At this point, you'd also want to figure out your threat model between client-side and server-side, and what is exposed where. Assuming your server-side makes the API requests to Google Maps (and if not, then you're presumably exposing your API creds to clients, which is a "stop right here, don't proceed" moment!), what is allowed to flow from client to server? Can a rogue client get your server to make an arbitrary query? Would that let them use you as a free Google Maps API broker?

Understanding the trust architecture between front and back-end is (for me at least) key, as that's the primary exposed attack surface to an end user. Open up developer tools (F12), and look around requests as you use the app. Is there anything here that you wouldn't want users to see? As attackers will definitely see that, and it will be the first place they go to look at what you are doing!

Other ways to mitigate these risks could be (if you have sufficiently constrained input sets) to implement caching to avoid the ability to rack up queries against the underlying maps API. Given you are using arbitrary user locations, that's a bit harder. If users have a session or other short to medium term identifier, you could do some smart rate limiting to detect rampant scanning of large areas by making API requests that spoof the device location to be loads of different locations.

If you follow this process, and work out what's worth attacking (your infrastructure will be one of them - even just to compromise the site, post spam, etc, as will things like any database you run), then you can begin to understand those risks, and work out where there are attack vectors, and mitigate them methodically. The OWASP top 10 guidelines are a good starting point - often the biggest issues are design mistakes, omissions of basic omissions, or flawed attempts to implement basic measures. If you have authenticated API endpoints, for example, is the authentication logic correct, and meaningful? Does it actually do what you intend, and is what you intend sufficient for the level of security you want to have?

traviswingo · 2024-03-30T15:43:04 1711813384

This sounds an awful lot like analysis paralysis to me. My recommendation: just launch. You probably won’t run into any of the problems you’re worried about and, if you do, you can just patch them up.

As you launch more and spend more time dealing with users the default things to do will become second nature, and you’ll find yourself using the built in tools from AWS, DigitalOcean, CloudFlare, etc. rather than rolling them yourself.

But seriously, just launch. There’s a really good chance you won’t have any problems.

solardev · 2024-03-30T16:57:55 1711817875

Please don't do "just launch" if you accept any user accounts or PII =/ You're responsible for their data and security too, and should at least exercise some minimum security... doesn't have to be the most secure site in the world but soooome bare effort would be appreciated.

wolframhempel · 2024-03-30T17:16:56 1711819016

I'm actually with traviswingo. Just launch. Chances are, no one will care about your website for quite a while. Unless you're building a product with a lot of hype around it, there's likely going to be a huge gap between launching and seeing any traffic at all. This gives you plenty of time to implement some of the great recommendations given here. But don't delay the launch for it.

forgotmyinfo · 2024-03-30T19:18:06 1711826286

There are a million bots scanning all of IPv4 space every minute looking for automated exploits. You don't need someone dedicated looking to get into trouble.

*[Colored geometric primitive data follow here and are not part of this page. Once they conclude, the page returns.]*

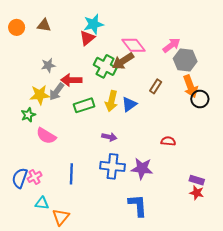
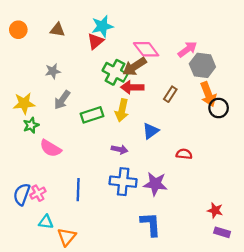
brown triangle: (44, 25) -> (57, 30), moved
red arrow: (71, 80) -> (132, 87), moved
yellow star: (40, 95) -> (24, 103), moved
blue triangle: (129, 104) -> (151, 131), moved
purple rectangle: (197, 180) -> (222, 232), moved

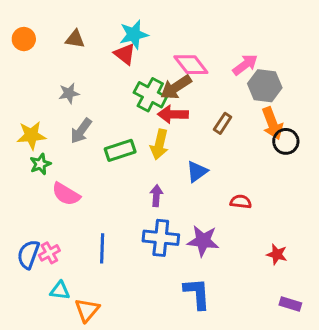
red triangle: (95, 41) -> (125, 54), turned -42
purple arrow: (120, 149) -> (156, 196), turned -98
red star: (215, 210) -> (277, 254), moved

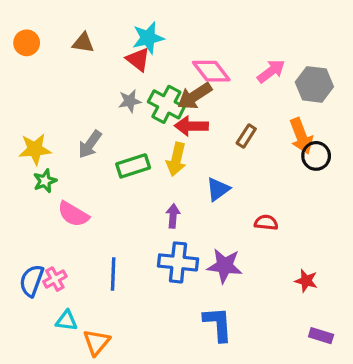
gray hexagon: (265, 86) -> (314, 84), moved
gray star: (69, 93) -> (130, 101), moved

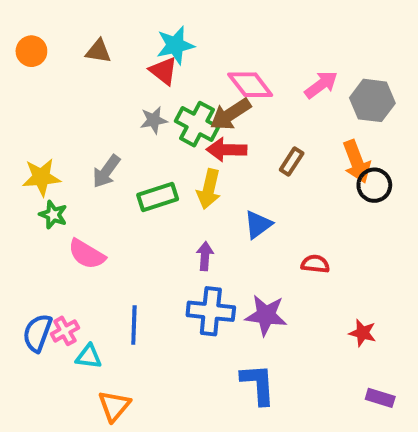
green star: (45, 181) -> (53, 215), turned -30
cyan triangle: (67, 321) -> (89, 357), moved

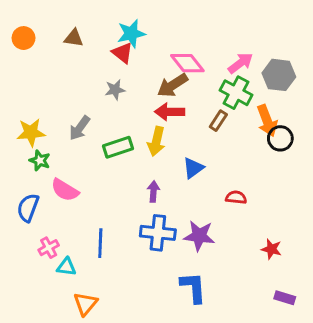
green cross: (197, 124) -> (236, 93), moved
blue semicircle: (37, 333) -> (28, 208), moved

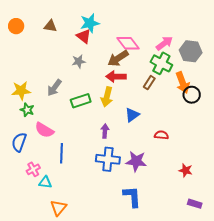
blue line: (100, 243) -> (61, 153), moved

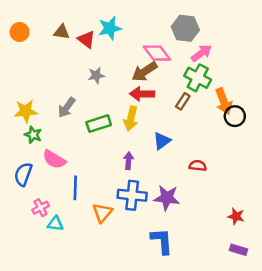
red triangle: (84, 36) -> (86, 39), moved
gray hexagon: (191, 51) -> (185, 28), moved
red star: (186, 170) -> (236, 216), moved
orange triangle: (58, 208) -> (102, 213), moved

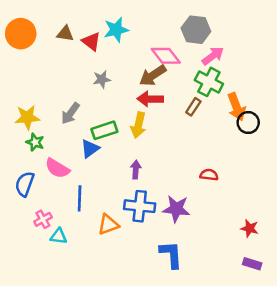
orange circle: (20, 32) -> (21, 34), size x1.5
blue triangle: (162, 141) -> (90, 149), moved
orange triangle: (102, 213) -> (108, 225), turned 30

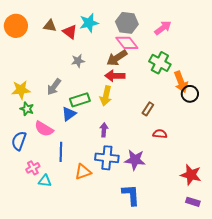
gray hexagon: (196, 30) -> (127, 23), moved
pink arrow: (213, 56) -> (163, 28), moved
brown rectangle: (193, 107) -> (148, 109), moved
red star: (249, 228) -> (191, 175), size x1.5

forgotmyinfo · 2024-03-30T19:17:14 1711826234

Please don't listen to this advice, this is precisely how services get pwned.

smarri · 2024-03-31T16:38:52 1711903132

Thank you all for the advice and suggestions.

phonon · 2024-03-31T06:19:33 1711865973

Use Django.

joshxyz · 2024-03-30T12:41:43 1711802503

you can always rollback.

tatersolid · 2024-03-30T15:28:55 1711812535

And get compromised again immediately after said roll-back?

Fast roll-back/restore is a useful feature for improving availability but does nothing to improve security.